Motocross is one of the fastest-paced and most exciting sports to ever hit American soil. While it’s breathtaking to watch someone break motocross world records at the X Games, there’s also an astonishing amount of motocross history condensed into a single century that deals with WWII, dirt bike racing in Southern California, and the need for speed.
The sport began in Europe, and "motocross" was formed as a portmanteau of the French word for motorcycle, "motocyclette," and the phrase "cross country."
Even though sports like motocross and supermoto are multimillion-dollar industries, they’re still growing by adding women motocross riders and making their way into the mainstream on television and in films like Bennett's War. In this 2019 movie, which opens August 30, after leading man Marshall Bennett (Michael Roark) survives an IED explosion, he is discharged from the Army Ranger Motorcycle Unit and told he has to give up his future as a racer. With his family's stability and happiness on the line, Bennett must make a decision that could have dire consequences.
Even though this high-octane sport has been around since the beginning of the 20th century, it’s still evolving, with the Lucas Oil Pro Motocross Championship, sanctioned by AMA Pro Racing, as the US series to watch to keep an eye on all the latest top racers. Who knows what motocross will look like in a few more years?
Even though modern riders think of motocross as a uniquely American sport, it got its start in England in the early 20th century. One of the earliest recorded time trials was called the Scott Trial, named after the designer of the Scott motorcycle, Angus Scott.
Initial courses used the unfriendly Northern English topography, and depending on the year, riders traversed everything from the rocky, uneven ground to wetlands full of peat and moss. In 1920, a motorcycle club decided to host a similar event based only on speed rather than any other set of scoring.
Riders were on board with this idea, but England’s Auto Cycle Union said the event couldn’t technically be a trial since there weren’t any rules beyond “go fast.” Rather than scrap the idea, the organizers simply referred to the event as a “scramble.”
The major through line from the scrambles of the 1920s to the motocross events of today is the necessity for speed. While engine power is important, a major determining factor for how fast a bike will go is weight. To put it bluntly, if a bike is covered with bulky and nonessential parts, it won’t win a race against a bike that’s stripped to the bone.
Aside from being bikes made from nothing but necessities, scramblers were given taller suspensions and outfitted with bumpy tires and high exhaust pipes. The tanks were also smaller than normal, which wasn’t a huge deal, because the bikes weren't being ridden long distances.

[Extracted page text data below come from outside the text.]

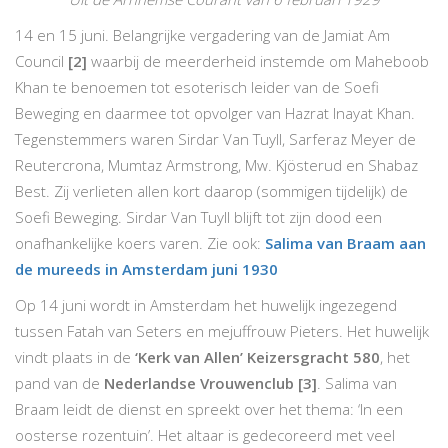
14 en 15 juni. Belangrijke vergadering van de Jamiat Am
Council
[2]
waarbij de meerderheid instemde om Maheboob
Khan te benoemen tot esoterisch leider van de Soefi
Beweging en daarmee tot opvolger van Hazrat Inayat Khan.
Tegenstemmers waren Sirdar Van Tuyll, Sarferaz Meyer de
Reutercrona, Mumtaz Armstrong, Mw. Kjösterud en Shabaz
Best. Zij verlieten allen kort daarop (sommigen tijdelijk) de
Soefi Beweging. Sirdar Van Tuyll blijft tot zijn dood een
onafhankelijke koers varen. Zie ook:
Salima van Braam aan
de mureeds in Amsterdam juni 1930
Op 14 juni wordt in Amsterdam het huwelijk ingezegend
tussen Fatah van Seters en mejuffrouw Pieters. Het huwelijk
vindt plaats in de
‘Kerk van Allen’ Keizersgracht 580
, het
pand van de
Nederlandse Vrouwenclub
[3]
. Salima van
Braam leidt de dienst en spreekt over het thema: ‘In een
oosterse rozentuin’. Het altaar is gedecoreerd met veel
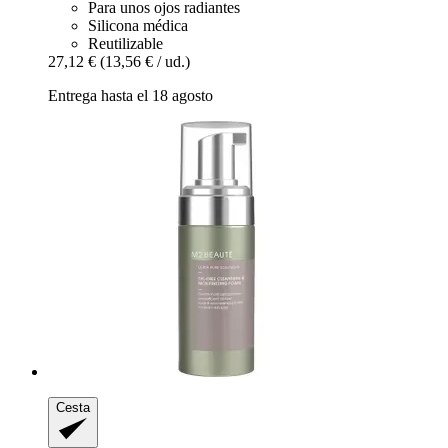
Para unos ojos radiantes
Silicona médica
Reutilizable
27,12 €
(13,56 € / ud.)
Entrega hasta el 18 agosto
Cesta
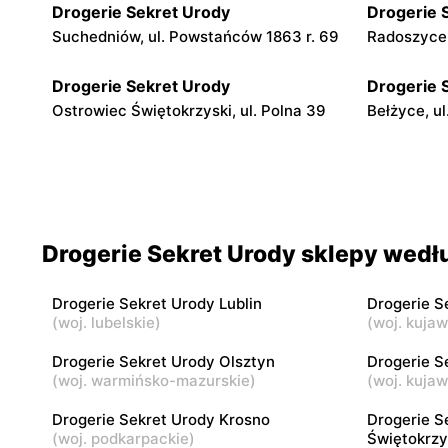
Drogerie Sekret Urody
Drogerie 
Suchedniów, ul. Powstańców 1863 r. 69
Radoszyce,
Drogerie Sekret Urody
Drogerie 
Ostrowiec Świętokrzyski, ul. Polna 39
Bełżyce, ul
Drogerie Sekret Urody
Drogerie 
Kielce, ul. Zagórska 47
Ożarów, ul.
Drogerie Sekret Urody
Drogerie 
Drogerie Sekret Urody sklepy wedł
Włoszczowa, ul. Kilińskiego 18
Olsztyn, u
Drogerie Sekret Urody Lublin
Drogerie S
Drogerie Sekret Urody
Drogerie 
(
woj. lubelskie
)
(
woj. kuja
Jabłonowo Pomorskie, ul. Główna 5
Barczewo, 
Drogerie Sekret Urody Olsztyn
Drogerie S
(
woj. warmińsko-mazurskie
)
(
woj. kuja
Drogerie Sekret Urody
Drogerie 
Chmielnik, ul. Witosa 6A
Wąbrzeźno,
Drogerie Sekret Urody Krosno
Drogerie S
(
woj. podkarpackie
)
Świętokrzy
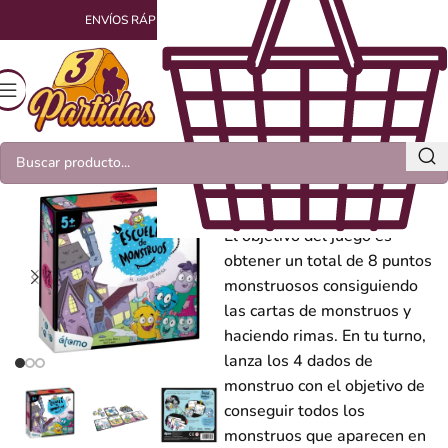
ENVÍOS RÁPIDOS Y EMPAQUETADOS CON AMOR
Escuela de
Monstruos
El objetivo del juego es
obtener un total de 8 puntos
monstruosos consiguiendo
las cartas de monstruos y
haciendo rimas. En tu turno,
lanza los 4 dados de
monstruo con el objetivo de
conseguir todos los
monstruos que aparecen en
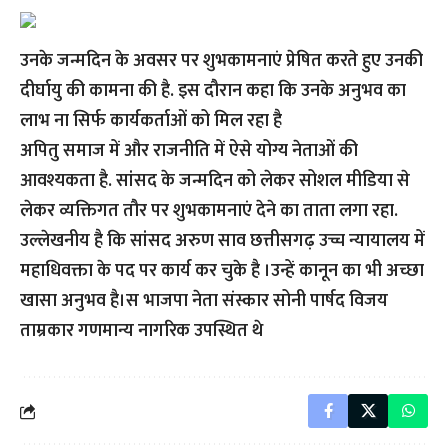
उनके जन्मदिन के अवसर पर शुभकामनाएं प्रेषित करते हुए उनकी
दीर्घायु की कामना की है. इस दौरान कहा कि उनके अनुभव का
लाभ ना सिर्फ कार्यकर्ताओं को मिल रहा है
अपितु समाज में और राजनीति में ऐसे योग्य नेताओं की
आवश्यकता है. सांसद के जन्मदिन को लेकर सोशल मीडिया से
लेकर व्यक्तिगत तौर पर शुभकामनाएं देने का ताता लगा रहा.
उल्लेखनीय है कि सांसद अरुण साव छत्तीसगढ़ उच्च न्यायालय में
महाधिवक्ता के पद पर कार्य कर चुके है ।उन्हें कानून का भी अच्छा
खासा अनुभव है।स भाजपा नेता संस्कार सोनी पार्षद विजय
ताम्रकार गणमान्य नागरिक उपस्थित थे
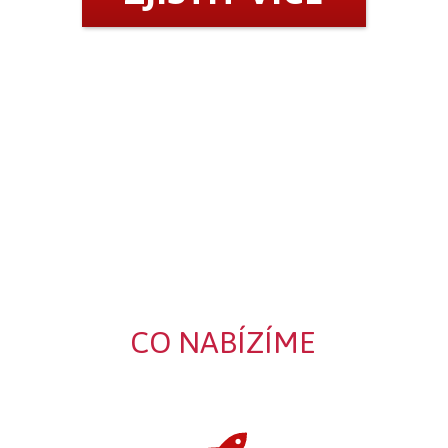
CO NABÍZÍME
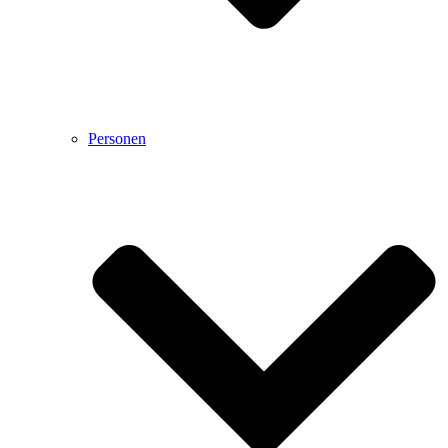
Personen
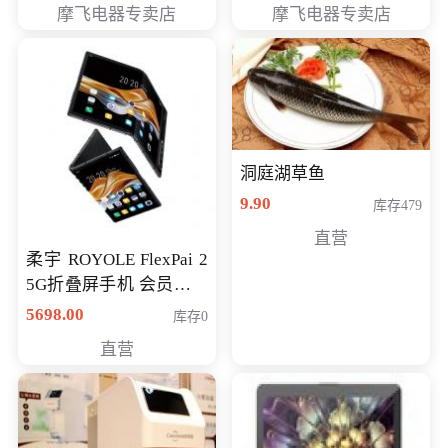
摩飞电器专卖店
摩飞电器专卖店
洞庭湖草鱼
9.90
库存479
直营
柔宇 ROYOLE FlexPai 2
5G折叠屏手机 会员专享
购买价格 4998元
5698.00
库存0
直营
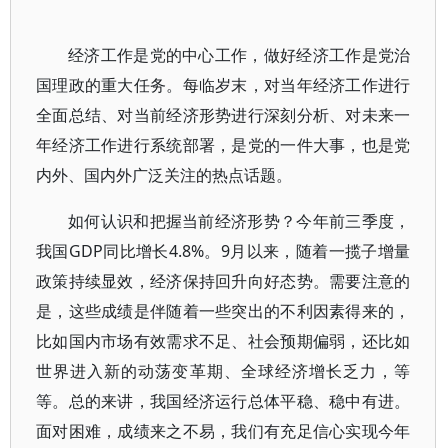
经济工作是党的中心工作，做好经济工作是党治
国理政的重大任务。每临岁末，对当年经济工作进行
全面总结、对当前经济形势进行深刻分析、对未来一
年经济工作进行系统部署，是党的一件大事，也是党
内外、国内外广泛关注的热点话题。
如何认识和把握当前经济形势？今年前三季度，
我国GDP同比增长4.8%。9月以来，随着一揽子增量
政策持续显效，经济保持回升向好态势。需要注意的
是，这些成绩是伴随着一些突出的不利因素得来的，
比如国内市场有效需求不足、社会预期偏弱，还比如
世界进入新的动荡变革期、全球经济增长乏力，等
等。总的来讲，我国经济运行总体平稳、稳中有进。
面对困难，成绩来之不易，我们有充足信心实现今年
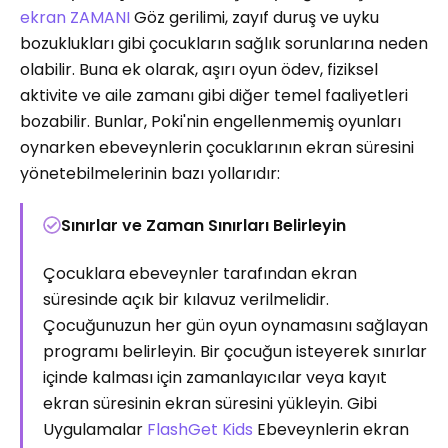
ekran ZAMANI
Göz gerilimi, zayıf duruş ve uyku
bozuklukları gibi çocukların sağlık sorunlarına neden
olabilir. Buna ek olarak, aşırı oyun ödev, fiziksel
aktivite ve aile zamanı gibi diğer temel faaliyetleri
bozabilir. Bunlar, Poki'nin engellenmemiş oyunları
oynarken ebeveynlerin çocuklarının ekran süresini
yönetebilmelerinin bazı yollarıdır:
Sınırlar ve Zaman Sınırları Belirleyin
Çocuklara ebeveynler tarafından ekran
süresinde açık bir kılavuz verilmelidir.
Çocuğunuzun her gün oyun oynamasını sağlayan
programı belirleyin. Bir çocuğun isteyerek sınırlar
içinde kalması için zamanlayıcılar veya kayıt
ekran süresinin ekran süresini yükleyin. Gibi
Uygulamalar
FlashGet Kids
Ebeveynlerin ekran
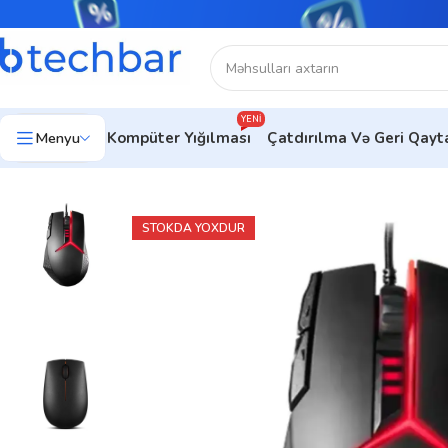
YENI
Menyu
Kompüter Yığılması
Çatdırılma Və Geri Qay
Ev
Kompüter aksesuarları
Kompüter Sıçanları
Gaming mouse
M
STOKDA YOXDUR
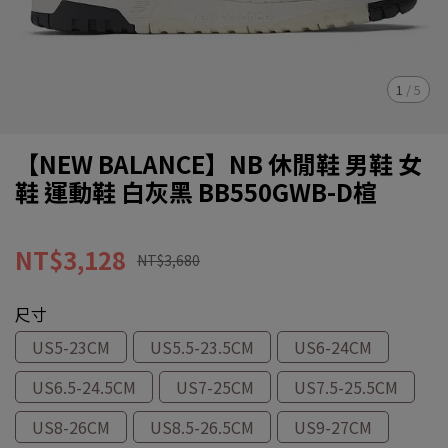
1
/
5
【NEW BALANCE】NB 休閒鞋 男鞋 女
鞋 運動鞋 白灰黑 BB550GWB-D楦
NT$3,128
NT$3,680
尺寸
US5-23CM
US5.5-23.5CM
US6-24CM
US6.5-24.5CM
US7-25CM
US7.5-25.5CM
US8-26CM
US8.5-26.5CM
US9-27CM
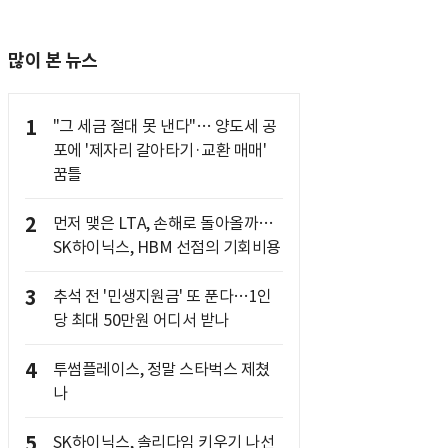
많이 본 뉴스
1
"그 세금 절대 못 낸다"… 양도세 공
포에 '제자리 갈아타기·교환 매매'
꿈틀
2
먼저 맺은 LTA, 손해로 돌아올까…
SK하이닉스, HBM 선점의 기회비용
3
추석 전 '민생지원금' 또 푼다…1인
당 최대 50만원 어디서 받나
4
투썸플레이스, 정말 스타벅스 제쳤
나
5
SK하이닉스, 솔리다임 키우기 나선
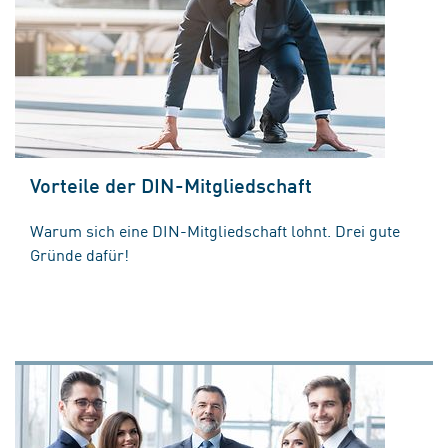
Vorteile der DIN-Mitgliedschaft
Warum sich eine DIN-Mitgliedschaft lohnt. Drei gute
Gründe dafür!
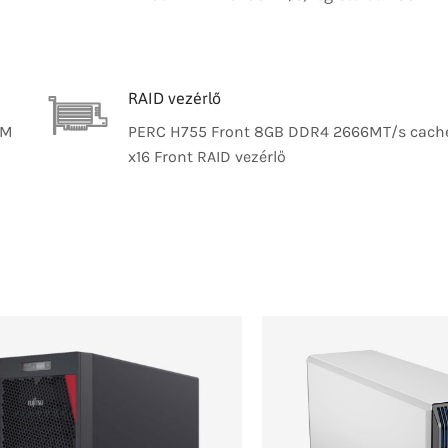
RAID vezérlő
MM
PERC H755 Front 8GB DDR4 2666MT/s cach
x16 Front RAID vezérlő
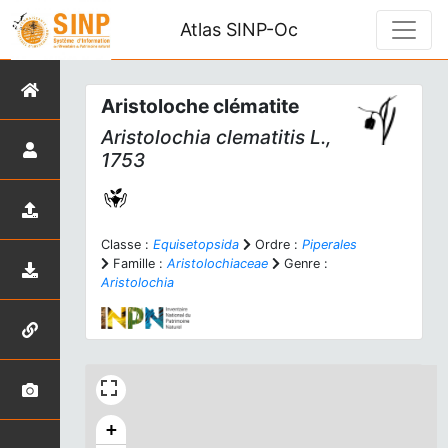
Atlas SINP-Oc
Aristoloche clématite
Aristolochia clematitis
L.,
1753
Classe :
Equisetopsida
Ordre :
Piperales
Famille :
Aristolochiaceae
Genre :
Aristolochia
+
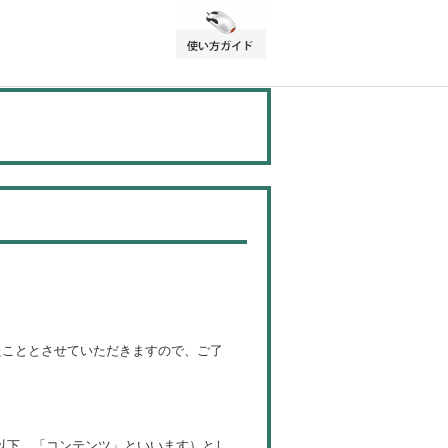
たこととさせていただきますので、ご了
以下、「コンテンツ」といいます）とし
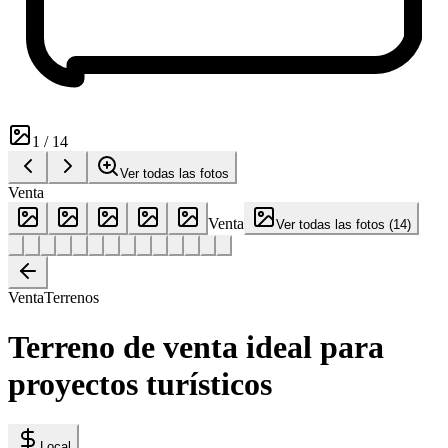
1
/
14
Ver todas las fotos
Venta
Venta
Ver todas las fotos
(
14
)
Venta
Terrenos
Terreno de venta ideal para
proyectos turísticos
Local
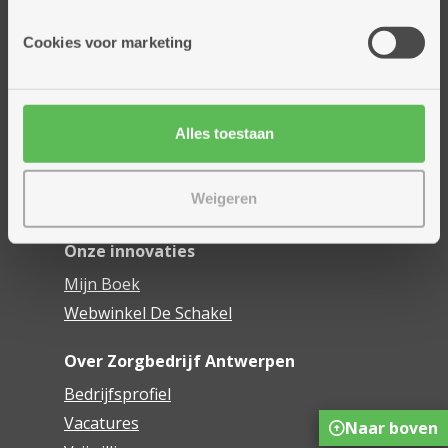
Onze diensten
Cookies voor marketing
Thuisdiensten
Dienstencentra
Assistentiewoningen
Alles toestaan
Woonzorgcentra
Financieel comfort
Weigeren
Mijn Zorgbedrijf
Onze innovaties
Mijn Boek
Webwinkel De Schakel
Over Zorgbedrijf Antwerpen
Bedrijfsprofiel
Vacatures
Naar boven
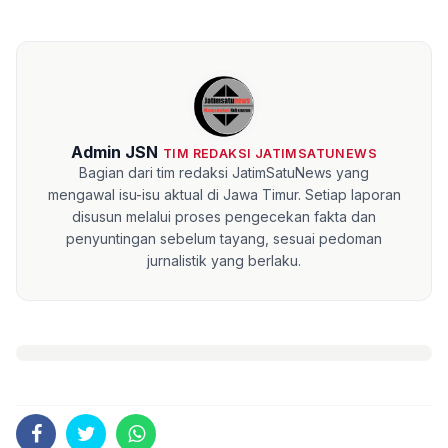
Admin JSN
TIM REDAKSI JATIMSATUNEWS
Bagian dari tim redaksi JatimSatuNews yang
mengawal isu-isu aktual di Jawa Timur. Setiap laporan
disusun melalui proses pengecekan fakta dan
penyuntingan sebelum tayang, sesuai pedoman
jurnalistik yang berlaku.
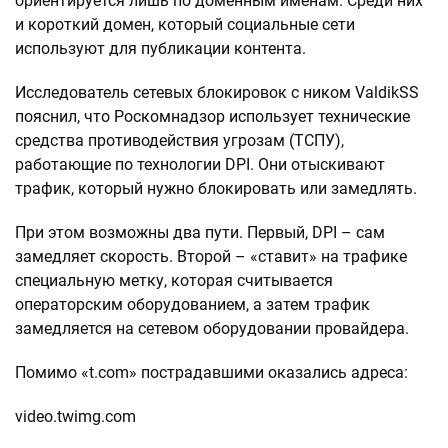
ориентируется лишь по доменным именам. Среди них
и короткий домен, который социальные сети
используют для публикации контента.
Исследователь сетевых блокировок с ником ValdikSS
пояснил, что Роскомнадзор использует технические
средства противодействия угрозам (ТСПУ),
работающие по технологии DPI. Они отыскивают
трафик, который нужно блокировать или замедлять.
При этом возможны два пути. Первый, DPI – сам
замедляет скорость. Второй – «ставит» на трафике
специальную метку, которая считывается
операторским оборудованием, а затем трафик
замедляется на сетевом оборудовании провайдера.
Помимо «t.com» пострадавшими оказались адреса:
video.twimg.com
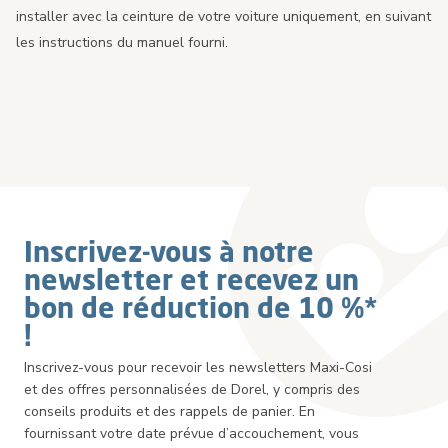
installer avec la ceinture de votre voiture uniquement, en suivant
les instructions du manuel fourni.
Inscrivez-vous à notre
newsletter et recevez un
bon de réduction de 10 %*
!
Inscrivez-vous pour recevoir les newsletters Maxi-Cosi
et des offres personnalisées de Dorel, y compris des
conseils produits et des rappels de panier. En
fournissant votre date prévue d’accouchement, vous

While motocross riders of the early 20th century had to put together their own scrambles, modern riders have a glut of competitions where they can flex their muscles, whether they’re riding a two- or a four-stroke bike. Today, motocross is one of the hottest sports at the X Games, with summer and winter versions of the race. The summer X Games includes six Moto X events: flat track, best whip, freestyle, quarterpipe, best trick, and step up.
In 2017, a version of motocross appeared at the Winter X Games featuring scrambler-style bikes with snowmobile tracks replacing the rear wheels and skis replacing the front wheels. Some of the most fun that can be had on a motocross bike comes from the fact that it’s highly modifiable.
Motocross bikes are built purely for speed, but taking one out on the open road isn’t going to fly with police. In order to get an off-road bike ready for the street, a lot of work has to be put into it, turning it into something that wouldn’t work on a track.
When bringing a bike up to code, a rider has to make it meet the federal minimum requirement for on-road motorcycles. This could mean anything from upgrading the electrical system to adding a headlight, tail and brake lights, and even mirrors. Essentially, to get an off-road bike ready for the road, it has to be turned into a completely different monster.